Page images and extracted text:
....
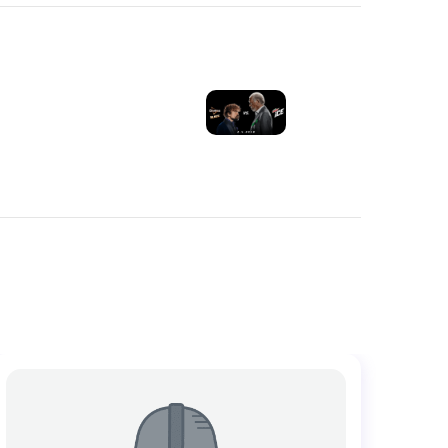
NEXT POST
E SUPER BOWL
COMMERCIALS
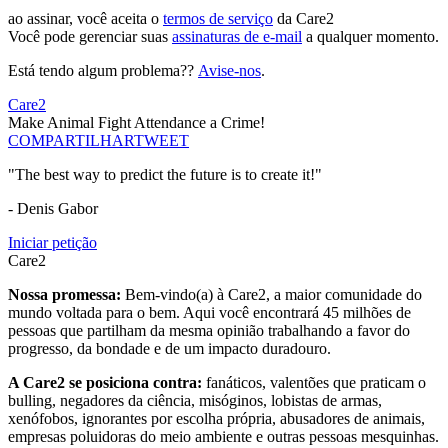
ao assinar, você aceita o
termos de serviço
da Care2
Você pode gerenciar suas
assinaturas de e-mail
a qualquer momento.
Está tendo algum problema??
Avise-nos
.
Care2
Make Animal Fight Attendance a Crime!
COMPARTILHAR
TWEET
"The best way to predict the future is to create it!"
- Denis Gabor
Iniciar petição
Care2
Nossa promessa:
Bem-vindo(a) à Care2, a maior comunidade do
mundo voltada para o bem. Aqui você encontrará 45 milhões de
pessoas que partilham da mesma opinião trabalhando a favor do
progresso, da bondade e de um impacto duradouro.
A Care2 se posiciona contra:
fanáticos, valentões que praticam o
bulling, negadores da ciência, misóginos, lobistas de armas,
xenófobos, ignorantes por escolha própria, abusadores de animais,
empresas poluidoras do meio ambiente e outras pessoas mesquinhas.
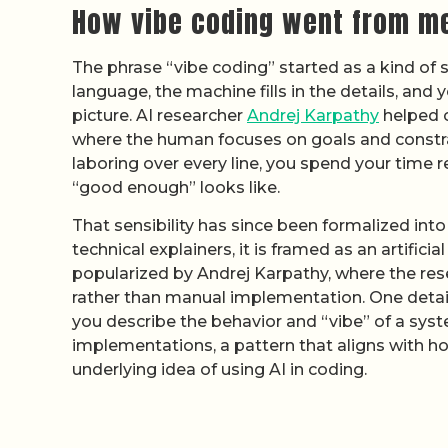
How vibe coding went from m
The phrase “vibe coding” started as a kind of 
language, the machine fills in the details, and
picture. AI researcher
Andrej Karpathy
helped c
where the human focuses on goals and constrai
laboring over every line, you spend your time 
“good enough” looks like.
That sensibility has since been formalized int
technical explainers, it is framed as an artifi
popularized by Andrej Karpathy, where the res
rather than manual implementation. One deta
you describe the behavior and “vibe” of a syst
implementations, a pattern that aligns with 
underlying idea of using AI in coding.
....
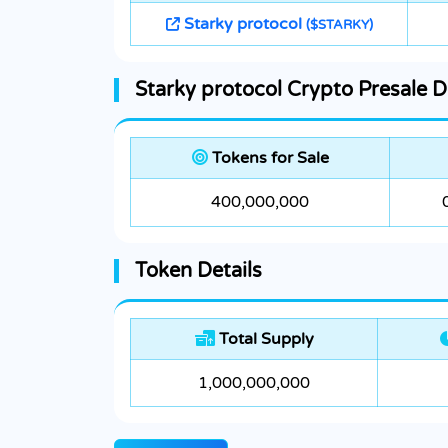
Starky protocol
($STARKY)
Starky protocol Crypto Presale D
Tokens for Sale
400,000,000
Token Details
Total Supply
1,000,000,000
....
* **Assignment**
Given the data above, transcribe exactly the lines from the one containing "picture. AI researcher" down to the one containing "underlying idea of using AI in coding.", and no others.

* **Answer space**
picture. AI researcher
Andrej Karpathy
helped c
where the human focuses on goals and constrai
laboring over every line, you spend your time 
“good enough” looks like.
That sensibility has since been formalized int
technical explainers, it is framed as an artifi
popularized by Andrej Karpathy, where the res
rather than manual implementation. One deta
you describe the behavior and “vibe” of a syst
implementations, a pattern that aligns with 
underlying idea of using AI in coding.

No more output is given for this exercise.